At the moment, I'm at my all time lowest. I think I'm hoping for people with similar experiences to share their stories and how they got past it. I feel like I'm a little insane.
Before I explain the situation, I just want to say that I have been in longer, better quality relationships that I got over quite easily when they broke down.
This particular relationship however, has left me dead inside.
I'll have to summarise as briefly as I can.
We lived together and were together for 4 years.
Hes one of those guys who has to be in the right all of the time. Any argument, I ended up apologising. I caught him sexting his ex student during our 2nd year together. We worked through it and were okay.
He never made me feel confident. The sex was always about him. I started getting a little depressed but did not realise it.
Here's one for you. He kept his dating profile on for about a year after we got together. When I told him I was uncomfortable with it, he insisted it was my issue and that I needed to trust him. I then said, well everyone knows we are together so one of our friends may see you on there. His response was "oh yeah that wont look good, I better delete my account"

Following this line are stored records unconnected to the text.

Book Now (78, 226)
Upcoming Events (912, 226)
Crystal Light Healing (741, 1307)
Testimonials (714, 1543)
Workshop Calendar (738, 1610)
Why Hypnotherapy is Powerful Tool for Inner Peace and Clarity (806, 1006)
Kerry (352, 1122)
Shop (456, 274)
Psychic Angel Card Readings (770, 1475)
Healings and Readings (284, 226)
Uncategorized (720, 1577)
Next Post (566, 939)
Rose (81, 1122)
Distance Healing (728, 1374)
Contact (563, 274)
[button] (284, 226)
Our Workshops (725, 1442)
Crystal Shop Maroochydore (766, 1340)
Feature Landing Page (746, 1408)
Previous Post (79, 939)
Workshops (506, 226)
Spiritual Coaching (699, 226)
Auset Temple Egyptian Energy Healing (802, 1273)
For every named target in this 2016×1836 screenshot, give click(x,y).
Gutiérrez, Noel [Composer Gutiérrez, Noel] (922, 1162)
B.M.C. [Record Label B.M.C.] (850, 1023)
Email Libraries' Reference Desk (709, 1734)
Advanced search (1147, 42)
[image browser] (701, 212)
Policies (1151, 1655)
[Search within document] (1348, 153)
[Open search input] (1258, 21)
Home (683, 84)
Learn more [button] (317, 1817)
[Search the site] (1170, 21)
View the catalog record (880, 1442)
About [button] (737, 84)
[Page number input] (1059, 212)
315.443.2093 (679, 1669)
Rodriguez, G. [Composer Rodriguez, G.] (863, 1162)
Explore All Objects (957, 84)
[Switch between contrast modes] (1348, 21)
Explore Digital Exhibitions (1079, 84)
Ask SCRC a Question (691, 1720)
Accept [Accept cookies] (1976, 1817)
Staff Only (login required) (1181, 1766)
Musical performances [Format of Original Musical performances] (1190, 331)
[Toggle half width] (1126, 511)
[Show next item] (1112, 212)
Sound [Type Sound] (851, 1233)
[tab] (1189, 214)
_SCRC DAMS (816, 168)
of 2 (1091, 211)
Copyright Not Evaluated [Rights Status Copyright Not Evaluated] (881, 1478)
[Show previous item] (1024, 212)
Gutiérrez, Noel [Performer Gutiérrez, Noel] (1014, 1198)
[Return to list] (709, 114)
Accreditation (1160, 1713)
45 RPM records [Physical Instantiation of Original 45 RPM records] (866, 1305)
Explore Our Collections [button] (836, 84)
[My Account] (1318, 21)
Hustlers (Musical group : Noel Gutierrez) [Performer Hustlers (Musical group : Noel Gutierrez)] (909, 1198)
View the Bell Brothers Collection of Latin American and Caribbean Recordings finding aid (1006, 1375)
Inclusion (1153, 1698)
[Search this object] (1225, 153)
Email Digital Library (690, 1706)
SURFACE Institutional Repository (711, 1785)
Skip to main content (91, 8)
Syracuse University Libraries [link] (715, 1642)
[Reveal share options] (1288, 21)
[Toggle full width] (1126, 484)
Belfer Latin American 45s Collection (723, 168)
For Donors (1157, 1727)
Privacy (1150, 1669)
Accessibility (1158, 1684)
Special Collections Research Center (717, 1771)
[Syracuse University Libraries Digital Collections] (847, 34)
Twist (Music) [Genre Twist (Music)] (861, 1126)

Everything he did was to please everyone else. If we were with my family, he would be really affectionate towards me. Showing off I guess.
He did have some nice moments at home. I guess that's what I held on to. But if I ever brought anything up that made him feel like I was criticising him, he turned it on me saying it was always my issue and I had to deal with it.
I always wanted his children but he told me he could never have one as it means putting them first. But he did make comments like "I can see us with a family"
Okay so the situation is this. I caught him sexting his work mate. He left that night and I was distraught. He left me with the house and everything in it (rented) and I was in pieces.
I'd receive messages from his mum saying how sorry he was and how much he had missed me. Then I'd receive a message from him saying the same and we started hanging out again. Then he went cold and stopped talking!
3 weeks later, the same thing. A message from his mum, followed by a message from him. We spoke about starting over and he was due to come over on the Wednesday. Then a bombshell was dropped on him. The girl at his work is pregnant. He slept with her after we broke up and shes keeping it. He told me that they dont get along etc.
We briefly spoke yesterday, but it turned into an argument and I did say some harsh things I must admit. Because I'm jealous because I wanted to have children with him!
Well today, he told me he showed his mum our argument. Shes told him he has done nothing wrong and doesnt deserve what I said. Apparently she also told him that he was always unhappy with me.
He has also told me that the girl is not the reason we broke up, he said it was because I was not showing him enough affection. He told me to stop telling people that I caught him sexting because he had done nothing wrong.
I have removed him from all social media and his number. But these mind games have taken a toll on me. I know, I should have ran for the hills ages ago but something sucked me in! I hate myself so much.
It's so hard knowing that he is going to have a child with someone else when we were working towards that. Well, that's how it felt. I feel like in going insane. Even now, I know he is the one who messed up, but I'm blaming myself! For sticking around but also for neglecting him.
How did any of you get through stuff like this? I've tried everything, gym, haircut, you name it and nothing has worked! I'm 30, no kids, and i feel so very lost. Never in my life have I felt like this. Every day is a struggle.
Sorry for ranting. But thank you so much for reading.